## Saved entries
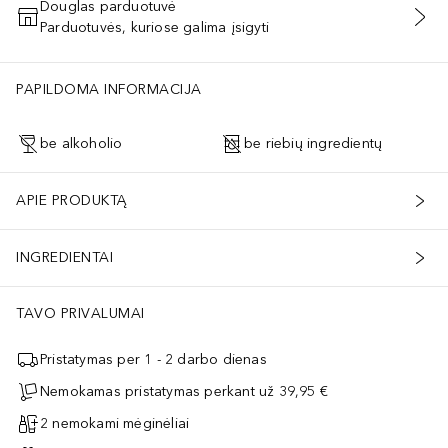
Douglas parduotuvė
Parduotuvės, kuriose galima įsigyti
PRIDĖTI Į KREPŠELĮ
PAPILDOMA INFORMACIJA
be alkoholio
be riebių ingredientų
APIE PRODUKTĄ
INGREDIENTAI
TAVO PRIVALUMAI
Pristatymas per 1 - 2 darbo dienas
Nemokamas pristatymas perkant už 39,95 €
2 nemokami mėginėliai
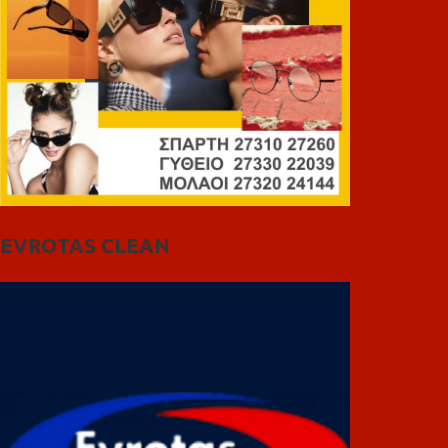
EVROTAS CLEAN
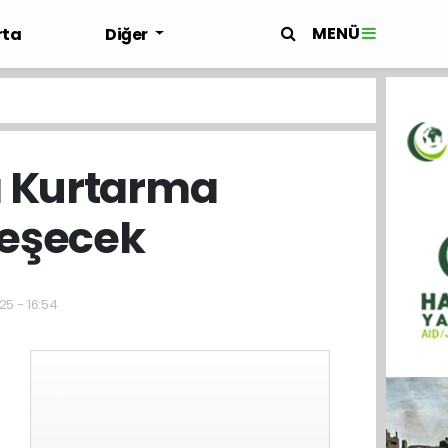
MENÜ
rta
Diğer
a Kurtarma
leşecek
25 - 16:54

## TASK ITEM
Nothing but the pictures may be dropped; output the records above exactly.

## EXERCISE SOLUTION
Douglas parduotuvė
Parduotuvės, kuriose galima įsigyti
PRIDĖTI Į KREPŠELĮ
PAPILDOMA INFORMACIJA
be alkoholio
be riebių ingredientų
APIE PRODUKTĄ
INGREDIENTAI
TAVO PRIVALUMAI
Pristatymas per 1 - 2 darbo dienas
Nemokamas pristatymas perkant už 39,95 €
2 nemokami mėginėliai
EVROTAS CLEAN
MENÜ
rta
Diğer
a Kurtarma
leşecek
25 - 16:54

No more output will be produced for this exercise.